╭─ Data provided

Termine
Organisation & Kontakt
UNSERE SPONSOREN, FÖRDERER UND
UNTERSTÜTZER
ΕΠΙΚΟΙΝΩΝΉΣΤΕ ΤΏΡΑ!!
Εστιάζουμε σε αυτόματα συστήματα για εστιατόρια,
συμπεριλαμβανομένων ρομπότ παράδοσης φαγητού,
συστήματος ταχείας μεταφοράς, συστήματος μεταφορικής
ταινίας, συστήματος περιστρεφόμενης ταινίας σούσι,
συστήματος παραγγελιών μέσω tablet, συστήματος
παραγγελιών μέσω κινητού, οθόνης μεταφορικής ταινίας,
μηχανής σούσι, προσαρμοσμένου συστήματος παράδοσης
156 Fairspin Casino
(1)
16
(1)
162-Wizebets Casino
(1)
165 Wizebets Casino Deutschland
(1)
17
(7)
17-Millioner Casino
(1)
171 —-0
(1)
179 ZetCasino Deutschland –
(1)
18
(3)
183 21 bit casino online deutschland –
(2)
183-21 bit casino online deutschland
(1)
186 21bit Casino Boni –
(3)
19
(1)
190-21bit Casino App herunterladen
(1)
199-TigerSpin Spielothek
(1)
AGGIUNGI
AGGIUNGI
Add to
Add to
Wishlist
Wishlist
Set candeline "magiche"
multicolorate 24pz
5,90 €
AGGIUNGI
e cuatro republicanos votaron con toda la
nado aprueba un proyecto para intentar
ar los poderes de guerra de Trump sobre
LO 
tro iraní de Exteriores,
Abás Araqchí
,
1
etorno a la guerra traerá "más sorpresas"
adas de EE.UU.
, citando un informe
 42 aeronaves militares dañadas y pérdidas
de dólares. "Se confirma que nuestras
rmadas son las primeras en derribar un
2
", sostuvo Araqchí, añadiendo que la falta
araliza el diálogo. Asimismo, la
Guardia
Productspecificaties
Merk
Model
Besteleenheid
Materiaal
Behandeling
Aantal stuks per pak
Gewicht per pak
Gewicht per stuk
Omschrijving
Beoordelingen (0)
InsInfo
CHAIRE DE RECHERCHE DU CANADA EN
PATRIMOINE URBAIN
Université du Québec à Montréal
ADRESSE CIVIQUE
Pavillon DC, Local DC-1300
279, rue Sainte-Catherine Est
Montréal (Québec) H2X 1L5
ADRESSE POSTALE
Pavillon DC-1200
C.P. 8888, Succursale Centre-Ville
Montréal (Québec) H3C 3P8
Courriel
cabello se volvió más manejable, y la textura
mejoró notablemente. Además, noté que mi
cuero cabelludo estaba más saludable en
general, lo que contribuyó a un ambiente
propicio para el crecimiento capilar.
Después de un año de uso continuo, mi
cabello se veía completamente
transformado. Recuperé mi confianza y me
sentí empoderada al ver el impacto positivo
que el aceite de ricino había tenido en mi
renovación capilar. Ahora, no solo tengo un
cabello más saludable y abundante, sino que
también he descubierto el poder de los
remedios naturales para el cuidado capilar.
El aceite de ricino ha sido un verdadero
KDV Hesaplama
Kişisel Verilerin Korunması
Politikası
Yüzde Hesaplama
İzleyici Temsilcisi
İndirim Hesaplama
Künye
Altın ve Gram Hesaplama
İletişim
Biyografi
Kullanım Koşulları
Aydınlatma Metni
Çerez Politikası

╰─

→ **Work item**
Go line by line through the data above and report each one that holds the string "σούσι".

→ **Solution**
ταινίας, συστήματος περιστρεφόμενης ταινίας σούσι,
μηχανής σούσι, προσαρμοσμένου συστήματος παράδοσης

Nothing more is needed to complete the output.